Nadenken over missionair werk in een post-christelijke situatie

logoIdW

 

Missionair kerk-zijn is al jaren ‘hot’. De Protestantse Kerk zet er vol op in. ‘De kerk naar buiten’. Pionieren. Het wordt met kracht naar voren gebracht. Veel minder aandacht is er als ik het goed zie voor theologische bezinning erop. Waarom moet de kerk naar buiten, en waarmee? Wat is het doel, de motivatie, de boodschap? De sterkste motivatie, het meest urgent voor missionair werk is ‘het redden van zielen’, zeker als dat van ‘de eeuwige verlorenheid’ is. Dat is uiteraard niet de theologie voor de breedte van de Protestantse kerk. Maar wat dan wel? Dat blijft toch vaak vaag.

Vaak worden ontkerkelijking of krimp en missionair werk in één adem genoemd (en hetzelfde geldt in mindere mate voor vergrijzing en verjonging). En ook de term ‘kerkgroei’ suggereert dat het gaat om het voortbestaan, het overeind houden van de kerk, om het werven van nieuwe leden. Omdat kerk-zijn zelf niet vanzelfsprekend is, en het helder houden waar het in de kerk om gaat een heel werk is, kan de hoop op groei in ledenaantal zomaar op de voorgrond komen te staan.

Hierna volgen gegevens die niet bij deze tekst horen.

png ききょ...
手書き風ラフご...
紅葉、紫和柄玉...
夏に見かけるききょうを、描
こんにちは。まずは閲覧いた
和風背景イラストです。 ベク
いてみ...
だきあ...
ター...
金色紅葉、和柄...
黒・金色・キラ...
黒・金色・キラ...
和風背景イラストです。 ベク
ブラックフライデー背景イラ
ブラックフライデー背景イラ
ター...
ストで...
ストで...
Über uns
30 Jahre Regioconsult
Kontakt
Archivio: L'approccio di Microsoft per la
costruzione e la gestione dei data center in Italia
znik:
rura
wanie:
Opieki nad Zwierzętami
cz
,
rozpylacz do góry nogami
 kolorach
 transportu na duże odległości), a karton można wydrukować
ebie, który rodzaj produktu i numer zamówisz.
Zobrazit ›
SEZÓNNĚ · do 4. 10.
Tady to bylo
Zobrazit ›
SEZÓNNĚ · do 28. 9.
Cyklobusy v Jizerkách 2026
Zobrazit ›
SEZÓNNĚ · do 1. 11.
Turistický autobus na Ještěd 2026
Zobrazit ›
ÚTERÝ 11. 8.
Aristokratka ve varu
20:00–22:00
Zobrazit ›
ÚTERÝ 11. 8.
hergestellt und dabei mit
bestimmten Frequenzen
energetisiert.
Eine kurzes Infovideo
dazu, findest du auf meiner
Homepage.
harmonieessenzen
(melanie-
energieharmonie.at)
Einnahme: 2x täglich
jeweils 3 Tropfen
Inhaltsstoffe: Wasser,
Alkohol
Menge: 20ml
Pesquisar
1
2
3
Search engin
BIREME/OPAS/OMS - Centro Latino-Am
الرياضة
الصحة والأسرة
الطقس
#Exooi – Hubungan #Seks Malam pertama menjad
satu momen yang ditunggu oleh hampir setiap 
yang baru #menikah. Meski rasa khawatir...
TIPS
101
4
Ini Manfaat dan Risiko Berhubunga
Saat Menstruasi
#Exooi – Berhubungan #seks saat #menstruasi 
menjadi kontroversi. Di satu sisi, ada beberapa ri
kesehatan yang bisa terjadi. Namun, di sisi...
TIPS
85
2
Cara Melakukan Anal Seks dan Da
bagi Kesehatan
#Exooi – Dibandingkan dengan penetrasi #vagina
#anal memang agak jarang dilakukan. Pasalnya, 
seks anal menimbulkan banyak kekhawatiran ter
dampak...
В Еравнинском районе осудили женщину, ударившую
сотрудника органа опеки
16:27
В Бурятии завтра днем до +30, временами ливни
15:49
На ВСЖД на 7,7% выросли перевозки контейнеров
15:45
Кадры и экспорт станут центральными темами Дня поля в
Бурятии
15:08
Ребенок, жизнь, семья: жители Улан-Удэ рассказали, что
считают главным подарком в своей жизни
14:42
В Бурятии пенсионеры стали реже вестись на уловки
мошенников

Een andere motivatie wordt ingegeven door de reli-markt. Er is alom vraag naar zingeving en spiritualiteit, en heeft de kerk dan niet eigenlijk het beste aanbod? De missionaire kerk en de pioniersplek begeven zich veelal op die reli-markt, met de bijbehorende taal van behoefte, doelgroepen en marketing. Natuurlijk weet men in de kerk dat geloof of het evangelie geen product is. En als de kerk die taal van de markt blijft gebruiken kan dat niet zonder gevolgen blijven. Maar belangrijker nog is de vraag of het in de kerk primair om zingeving en spiritualiteit gaat.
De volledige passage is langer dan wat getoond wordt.